You waited patiently as I took baby steps across that bridge–held my hand as you’d promised to do. Remain, no matter what …
For better, for worse.
Isn’t that what you’d said on that day less than half a dozen years earlier? And you were, as I was discovering day by day, a man of your word. The teenage boy who sometimes forgot to call me or failed to remember a day that I’d alone deemed special (like the anniversary of our first kiss or the anniversary of the anniversary of you having forgotten an anniversary) had grown to be a man who kept his promises, even when I struggled at times to remember mine. Your resilience helped me get to the other side where God’s promise was waiting in the faces of three children who, though they don’t look like me–you either, for that matter–were born in our hearts just the same.
Yes, dear Bill–there’s a lot of Ian, Jacob, and Allie in each of us, is there not?
And what about the bridge we crossed called Sickness? There’s a much bigger, more specific name for the particular illness you faced when you were forty and we’d been married half that number. I can’t spell it, and I honestly don’t want to, as we can see it now in the rearview mirror and that’s just where I want it, thank you very much.
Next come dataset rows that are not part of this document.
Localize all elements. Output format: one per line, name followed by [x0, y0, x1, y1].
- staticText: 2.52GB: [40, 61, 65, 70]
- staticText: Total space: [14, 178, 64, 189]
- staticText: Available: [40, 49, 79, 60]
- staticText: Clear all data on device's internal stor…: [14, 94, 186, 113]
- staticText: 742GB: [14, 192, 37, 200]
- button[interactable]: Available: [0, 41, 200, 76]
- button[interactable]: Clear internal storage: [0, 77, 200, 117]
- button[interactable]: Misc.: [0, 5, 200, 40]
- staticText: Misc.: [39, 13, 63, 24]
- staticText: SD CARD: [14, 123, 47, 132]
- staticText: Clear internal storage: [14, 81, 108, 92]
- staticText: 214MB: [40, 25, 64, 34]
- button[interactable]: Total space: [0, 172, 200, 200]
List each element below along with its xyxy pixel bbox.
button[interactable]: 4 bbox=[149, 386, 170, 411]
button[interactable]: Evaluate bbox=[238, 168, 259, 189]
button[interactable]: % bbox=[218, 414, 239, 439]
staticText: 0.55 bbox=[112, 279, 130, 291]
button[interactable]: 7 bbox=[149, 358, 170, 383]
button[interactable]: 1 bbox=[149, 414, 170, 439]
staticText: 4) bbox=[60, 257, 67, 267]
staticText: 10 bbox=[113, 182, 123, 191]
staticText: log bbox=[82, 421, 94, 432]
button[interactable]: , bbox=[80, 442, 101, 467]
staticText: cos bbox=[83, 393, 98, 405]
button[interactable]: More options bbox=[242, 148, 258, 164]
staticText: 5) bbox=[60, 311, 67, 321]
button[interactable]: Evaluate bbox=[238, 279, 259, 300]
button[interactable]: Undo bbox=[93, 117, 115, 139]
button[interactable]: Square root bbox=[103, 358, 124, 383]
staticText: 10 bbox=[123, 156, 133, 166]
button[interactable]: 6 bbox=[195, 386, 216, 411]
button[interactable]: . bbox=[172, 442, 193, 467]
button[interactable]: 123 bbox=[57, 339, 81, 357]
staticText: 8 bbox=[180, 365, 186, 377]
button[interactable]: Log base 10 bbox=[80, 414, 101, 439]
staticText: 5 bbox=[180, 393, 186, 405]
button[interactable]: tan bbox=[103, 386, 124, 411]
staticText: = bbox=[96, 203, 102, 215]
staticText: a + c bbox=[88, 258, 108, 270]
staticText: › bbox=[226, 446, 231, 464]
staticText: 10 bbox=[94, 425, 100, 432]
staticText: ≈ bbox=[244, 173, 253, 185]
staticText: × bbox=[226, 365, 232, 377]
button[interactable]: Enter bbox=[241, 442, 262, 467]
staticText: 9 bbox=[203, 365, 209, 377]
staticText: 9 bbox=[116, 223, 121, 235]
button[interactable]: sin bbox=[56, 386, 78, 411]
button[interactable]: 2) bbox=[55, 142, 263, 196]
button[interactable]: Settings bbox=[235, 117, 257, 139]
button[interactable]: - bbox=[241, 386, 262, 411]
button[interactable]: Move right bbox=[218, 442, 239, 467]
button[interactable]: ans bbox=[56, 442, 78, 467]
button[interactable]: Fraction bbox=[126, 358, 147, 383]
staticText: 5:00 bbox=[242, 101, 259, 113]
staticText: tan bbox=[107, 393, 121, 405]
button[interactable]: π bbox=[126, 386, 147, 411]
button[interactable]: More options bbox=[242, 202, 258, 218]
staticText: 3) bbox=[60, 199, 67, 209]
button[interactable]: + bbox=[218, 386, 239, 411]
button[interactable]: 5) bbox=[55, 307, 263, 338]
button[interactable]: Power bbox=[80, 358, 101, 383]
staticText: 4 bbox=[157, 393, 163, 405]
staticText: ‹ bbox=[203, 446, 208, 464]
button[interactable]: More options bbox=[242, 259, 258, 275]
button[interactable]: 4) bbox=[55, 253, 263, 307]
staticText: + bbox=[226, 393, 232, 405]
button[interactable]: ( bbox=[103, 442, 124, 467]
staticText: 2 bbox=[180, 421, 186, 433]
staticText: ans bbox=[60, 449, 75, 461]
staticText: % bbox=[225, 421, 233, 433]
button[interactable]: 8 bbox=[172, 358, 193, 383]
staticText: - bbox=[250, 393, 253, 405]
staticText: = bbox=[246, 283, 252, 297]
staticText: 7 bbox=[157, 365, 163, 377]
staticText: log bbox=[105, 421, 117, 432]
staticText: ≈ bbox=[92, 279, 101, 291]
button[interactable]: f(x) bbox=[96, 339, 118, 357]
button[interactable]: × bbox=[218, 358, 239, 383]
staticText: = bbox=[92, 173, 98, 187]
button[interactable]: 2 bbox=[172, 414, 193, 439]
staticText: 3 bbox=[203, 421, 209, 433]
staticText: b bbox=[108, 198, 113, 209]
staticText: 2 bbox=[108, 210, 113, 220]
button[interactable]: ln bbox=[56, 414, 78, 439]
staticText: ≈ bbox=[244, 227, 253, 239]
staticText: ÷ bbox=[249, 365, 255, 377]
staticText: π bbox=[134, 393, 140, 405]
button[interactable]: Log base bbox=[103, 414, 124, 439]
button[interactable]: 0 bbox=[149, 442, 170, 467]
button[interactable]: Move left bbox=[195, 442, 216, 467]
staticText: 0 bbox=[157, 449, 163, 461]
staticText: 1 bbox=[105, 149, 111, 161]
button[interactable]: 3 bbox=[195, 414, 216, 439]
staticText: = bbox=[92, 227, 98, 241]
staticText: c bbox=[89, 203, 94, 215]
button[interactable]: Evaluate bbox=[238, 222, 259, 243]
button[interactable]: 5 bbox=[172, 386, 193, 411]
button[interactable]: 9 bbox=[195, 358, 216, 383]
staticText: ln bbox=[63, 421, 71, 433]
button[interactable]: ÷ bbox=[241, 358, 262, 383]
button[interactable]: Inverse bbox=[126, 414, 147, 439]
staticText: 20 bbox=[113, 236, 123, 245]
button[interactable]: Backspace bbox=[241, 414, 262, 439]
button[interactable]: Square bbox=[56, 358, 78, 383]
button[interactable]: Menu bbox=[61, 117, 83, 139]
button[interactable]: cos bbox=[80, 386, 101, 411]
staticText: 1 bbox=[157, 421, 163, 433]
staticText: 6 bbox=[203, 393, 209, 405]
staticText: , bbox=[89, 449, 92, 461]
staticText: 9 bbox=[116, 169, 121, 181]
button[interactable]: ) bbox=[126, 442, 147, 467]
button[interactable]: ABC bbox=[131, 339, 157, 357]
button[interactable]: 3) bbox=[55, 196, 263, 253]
But you were sick, and, as with so many other illnesses, that sickness led to other sicknesses, and quite honestly, it sometimes felt we were climbing an uphill bridge–like the kind that lifts to allow boats to pass. There were times when we’d climb the ladder of that bascule bridge all the way to the top only to discover a wide chasm which lay before us, and we weren’t sure how to get to the other side. And we were tired, for crying out loud. It was then that the Lord met us each and every time–comforted us and cheered us on–because that’s what He always does. Goes with us. Reminds us we are not alone. Offers us just what we need when we need it. He was with us on that day when I, like you, promised while holding your hand to remain …
In sickness and in health.
And we knew He was right with us as the weight dropped off and your kidneys tried to fail. Through one surgery and then another, and then another third procedure, He was there. Alway, always there.
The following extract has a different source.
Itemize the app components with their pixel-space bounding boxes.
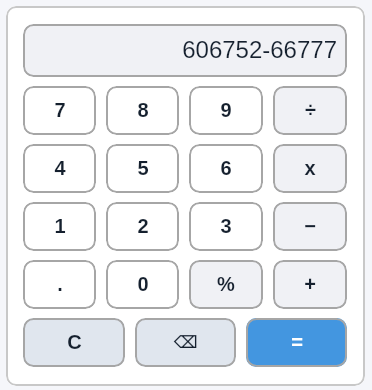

And He’s been there, as have you, as have I when we’ve faced the bridge called Loss, and there’ve been several through the years–with the loss of loved ones through death, the loss of two daughters through others’ choices, the loss of dreams and, sometimes, what has felt like the loss of hope. But, dear Bill, we are not, nor will we ever be, without hope.
So, it should be no surprise that we recently decided to halfway cross a bridge again, then take the plunge–as if our doing so solidifies each and every bridge we’re yet to face. By jumping on 1 … 2 … 3, we shouted to all the unknowns of what might still meet us on the other side, proclaiming–
We can do it!
No matter what–we’re all in! We took the plunge once, have faced, then crossed, many bridges only to find that we’re both still standing strong, and stronger still …
Yes–Happy 31st anniversary, dear Bill.
I’ll cross any bridge as long as you’re beside me. Thank you for never giving up on me and for always believing, even when I was blind and sometimes doubtful. I’m eternally blessed with you as my best friend. Don’t forget–then and now …
I love you a bushel and a peck and a hug around the neck … forever!